What is required:
Search the data for "will". Return each matching line.

[Dataset entries]
»»
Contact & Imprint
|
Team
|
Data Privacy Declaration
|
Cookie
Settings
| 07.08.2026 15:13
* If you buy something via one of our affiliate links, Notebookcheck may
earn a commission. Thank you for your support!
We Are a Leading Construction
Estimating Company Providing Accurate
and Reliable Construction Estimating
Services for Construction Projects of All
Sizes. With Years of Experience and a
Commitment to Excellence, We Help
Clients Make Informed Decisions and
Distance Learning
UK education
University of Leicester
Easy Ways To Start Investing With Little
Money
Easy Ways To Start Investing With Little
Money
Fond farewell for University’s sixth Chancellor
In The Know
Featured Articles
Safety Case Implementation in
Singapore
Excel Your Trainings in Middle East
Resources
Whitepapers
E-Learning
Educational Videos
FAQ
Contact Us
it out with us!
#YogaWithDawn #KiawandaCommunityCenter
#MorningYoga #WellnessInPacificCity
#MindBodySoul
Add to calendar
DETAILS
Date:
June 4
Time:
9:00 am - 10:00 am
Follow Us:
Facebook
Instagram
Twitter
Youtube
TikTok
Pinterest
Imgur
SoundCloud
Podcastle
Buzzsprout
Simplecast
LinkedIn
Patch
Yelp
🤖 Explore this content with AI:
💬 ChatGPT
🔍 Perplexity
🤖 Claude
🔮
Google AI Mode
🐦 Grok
««
»»
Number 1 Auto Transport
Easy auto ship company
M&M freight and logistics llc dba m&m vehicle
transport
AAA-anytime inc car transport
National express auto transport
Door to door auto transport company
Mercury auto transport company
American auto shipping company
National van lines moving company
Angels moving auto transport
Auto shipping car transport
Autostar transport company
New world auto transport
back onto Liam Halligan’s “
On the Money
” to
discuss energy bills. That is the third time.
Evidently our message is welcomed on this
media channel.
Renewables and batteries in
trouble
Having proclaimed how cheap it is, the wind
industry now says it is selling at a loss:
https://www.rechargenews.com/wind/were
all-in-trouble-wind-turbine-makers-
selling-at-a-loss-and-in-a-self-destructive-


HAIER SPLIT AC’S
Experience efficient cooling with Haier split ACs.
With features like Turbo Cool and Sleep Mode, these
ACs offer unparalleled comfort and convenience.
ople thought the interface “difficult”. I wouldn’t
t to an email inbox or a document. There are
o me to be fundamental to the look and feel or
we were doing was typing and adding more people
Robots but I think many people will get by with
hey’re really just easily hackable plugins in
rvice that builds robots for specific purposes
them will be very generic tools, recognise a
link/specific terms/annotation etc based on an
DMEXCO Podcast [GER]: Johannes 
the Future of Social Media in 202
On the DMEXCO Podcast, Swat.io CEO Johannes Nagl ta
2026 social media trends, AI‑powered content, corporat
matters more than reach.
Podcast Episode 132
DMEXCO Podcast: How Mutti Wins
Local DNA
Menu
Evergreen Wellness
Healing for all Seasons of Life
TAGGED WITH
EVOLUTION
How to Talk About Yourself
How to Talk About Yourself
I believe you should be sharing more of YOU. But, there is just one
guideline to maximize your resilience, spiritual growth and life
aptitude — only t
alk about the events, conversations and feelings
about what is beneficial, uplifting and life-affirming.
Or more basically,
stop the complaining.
««
Expected answer:
Robots but I think many people will get by with
them will be very generic tools, recognise a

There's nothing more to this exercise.